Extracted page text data

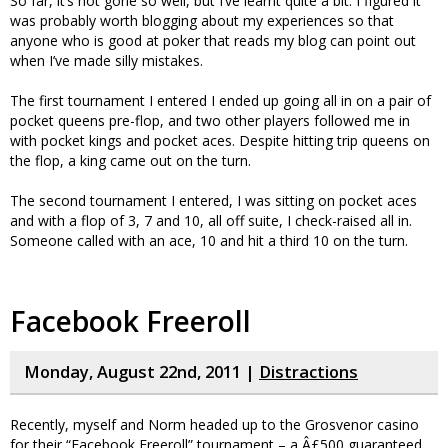
So far, it’s not gone so well, but I’ve learnt quite a bit. I figured it
was probably worth blogging about my experiences so that
anyone who is good at poker that reads my blog can point out
when I’ve made silly mistakes.
The first tournament I entered I ended up going all in on a pair of
pocket queens pre-flop, and two other players followed me in
with pocket kings and pocket aces. Despite hitting trip queens on
the flop, a king came out on the turn.
The second tournament I entered, I was sitting on pocket aces
and with a flop of 3, 7 and 10, all off suite, I check-raised all in.
Someone called with an ace, 10 and hit a third 10 on the turn.
Facebook Freeroll
Monday, August 22nd, 2011 |
Distractions
Recently, myself and Norm headed up to the Grosvenor casino
for their “Facebook Freeroll” tournament – a Â£500 guaranteed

• _ASSIGNED TASK_
Start at the line containing "when I’ve made silly mistakes." and copy each line through the last one in the records, exactly and with nothing added.

• _SOLUTION FOR THIS EXERCISE_
when I’ve made silly mistakes.
The first tournament I entered I ended up going all in on a pair of
pocket queens pre-flop, and two other players followed me in
with pocket kings and pocket aces. Despite hitting trip queens on
the flop, a king came out on the turn.
The second tournament I entered, I was sitting on pocket aces
and with a flop of 3, 7 and 10, all off suite, I check-raised all in.
Someone called with an ace, 10 and hit a third 10 on the turn.
Facebook Freeroll
Monday, August 22nd, 2011 |
Distractions
Recently, myself and Norm headed up to the Grosvenor casino
for their “Facebook Freeroll” tournament – a Â£500 guaranteed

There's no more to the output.